The Bible records five cases of suicide. Four of these are in the Old Testament: Abimelech, Saul and his armor-bearer, Ahithophel, and Zimri. The only New Testament suicide is Judas, the apostle who betrays Jesus and then hangs himself. In each of these cases, the suicide ends a life gone badly wrong.
The apostle Paul comes short of explicitly condemning suicide, but his teaching about healthy marriage implies condemnation of the practice. He tells husbands that “no one ever hated his own flesh, but nourishes and cherishes it” (Eph. 5:29). Paul understands that some people do hate and destroy themselves. What he means is that no sensible, rational person would ever intentionally inflict self-harm.

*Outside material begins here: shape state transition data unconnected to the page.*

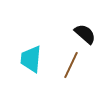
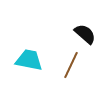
cyan trapezoid: moved 2 px left, 1 px down; rotated 96 degrees clockwise
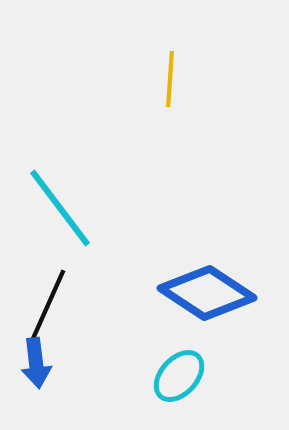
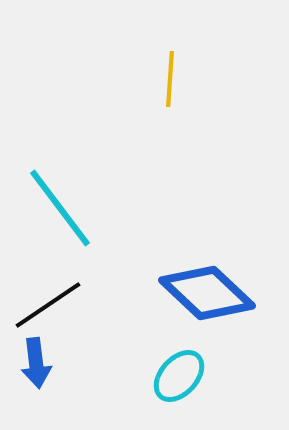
blue diamond: rotated 10 degrees clockwise
black line: rotated 32 degrees clockwise
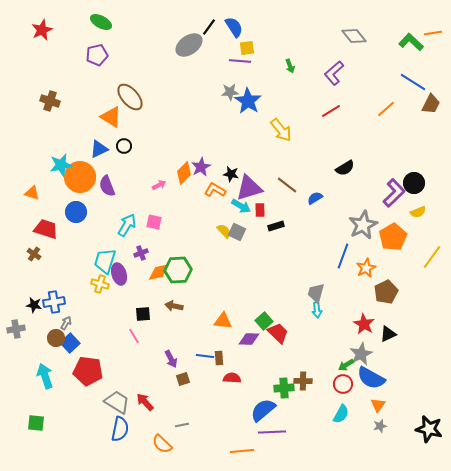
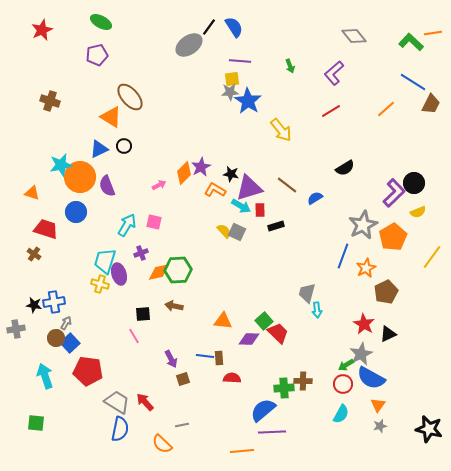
yellow square at (247, 48): moved 15 px left, 31 px down
gray trapezoid at (316, 293): moved 9 px left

But what if the person is irrational? Since Paul doesn’t address this question, any answer is a matter of opinion. For what it’s worth, here’s mine: God will judge the severely depressed person who commits suicide on the basis of his spiritual condition before becoming irrational. If an unbeliever becomes psychologically imbalanced and kills himself, he
stands in peril of eternal judgment – not because he has committed suicide but because he has died in his sins (John 8:24). But if a depressed Christian becomes irrational and kills himself, he is blessed with eternal life – not because suicide is of no consequence but because he has died in Christ (Rom. 8:1). My opinion on this question is guided by confidence in God’s perfect justice. How could it be right to condemn a person for an irrational act?